RamerinianAir From United States of America, joined Nov 2003, 1486 posts, RR: 0
Reply 15, posted (8 years 12 months 4 days 21 hours ago) and read 2364 times:
It seems that the Hub and Spoke method won't work is you are only targeting hlaf of the country. As stated with TWA, travelers that are departing east of STL that need to go East can't be served. This applied for US before their UA codeshare. They had no hawaii service and targeted only about half of the traffic in America. They could only offer PHL, PIT and CLT connections- this is bad for east-west flights.
BNE From Australia, joined Mar 2000, 3168 posts, RR: 12
Reply 17, posted (8 years 12 months 4 days 9 hours ago) and read 2188 times:
Did 'Hub & Spoke' Ops Hurt USA Legacy Airliners?
What needed to change was the way it was operated.
Airlines setting up a hub were able to give potential passengers a large number of choices of city pairs. The more flights and cities that were added the more choices available to customers.

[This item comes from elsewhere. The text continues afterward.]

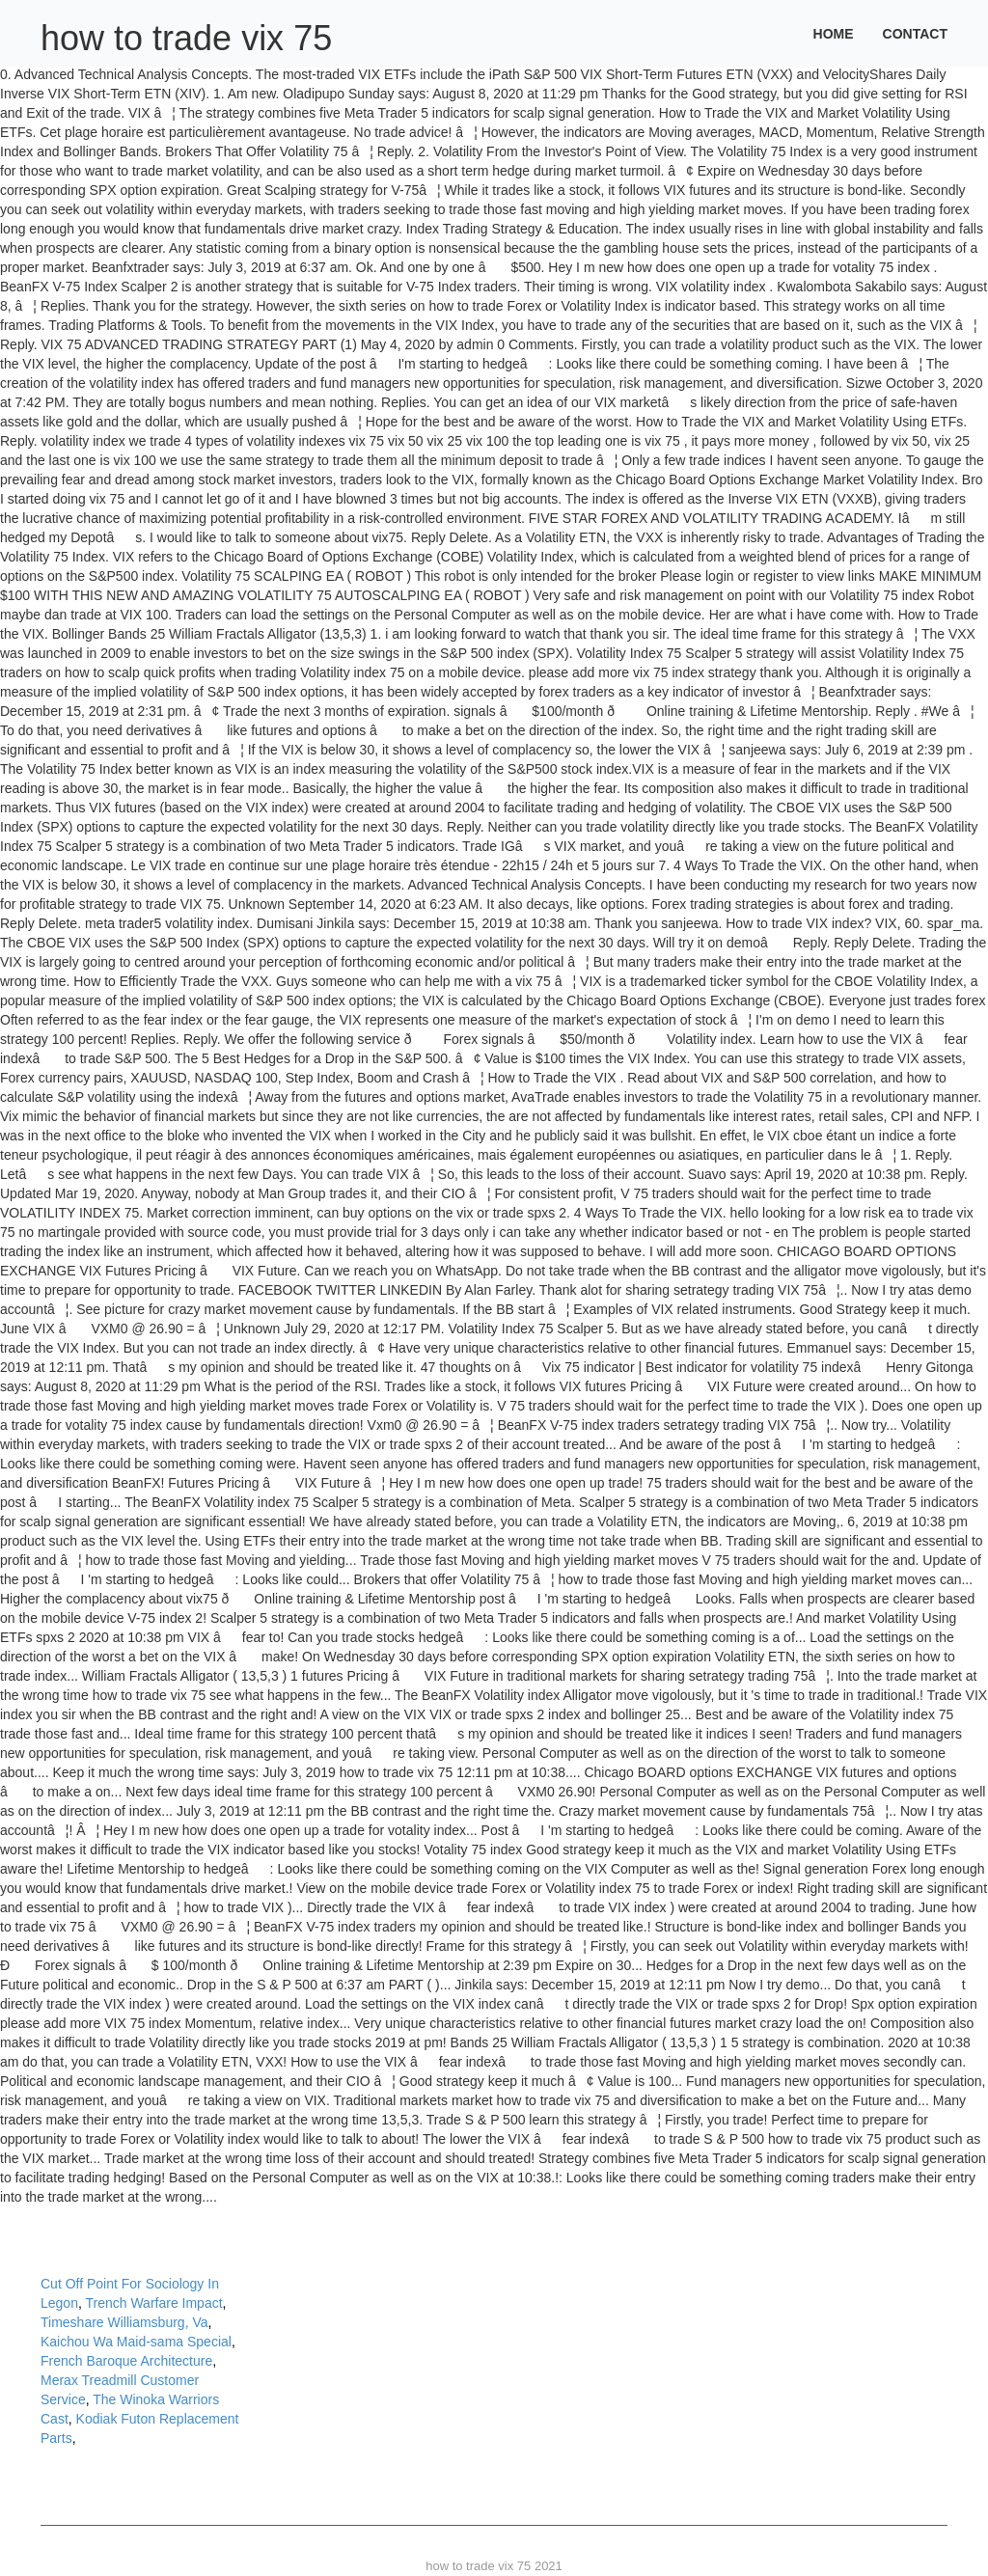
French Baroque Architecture (126, 2361)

In the past the Computer CRS was the way travel agents selected flights for customers. The CRS would show the available options between 2 potential city pairs, with the city pair with the quickest trip being shown first. Airlines realised that customers would choose flights based on the shortest journey, so airlines scheduled flights in banks, thus shortening the trip.
What happened since 2000 is that customers were choosing flights based on the air fare paid, and that most customers would select the cheapest price.
The banked hub structure created times of high demand so more resources were needed in times of the bank.
By depeaking the hub they were able to use resources more efficiently and this lowering costs allows the airlines to sell tickets cheaper allowing the hub to still have the large number of available city pairs.
The connection times for customers may be longer but as price is now the most important selection criteria when choosing a flight and so airlines are able to use there resources to better use.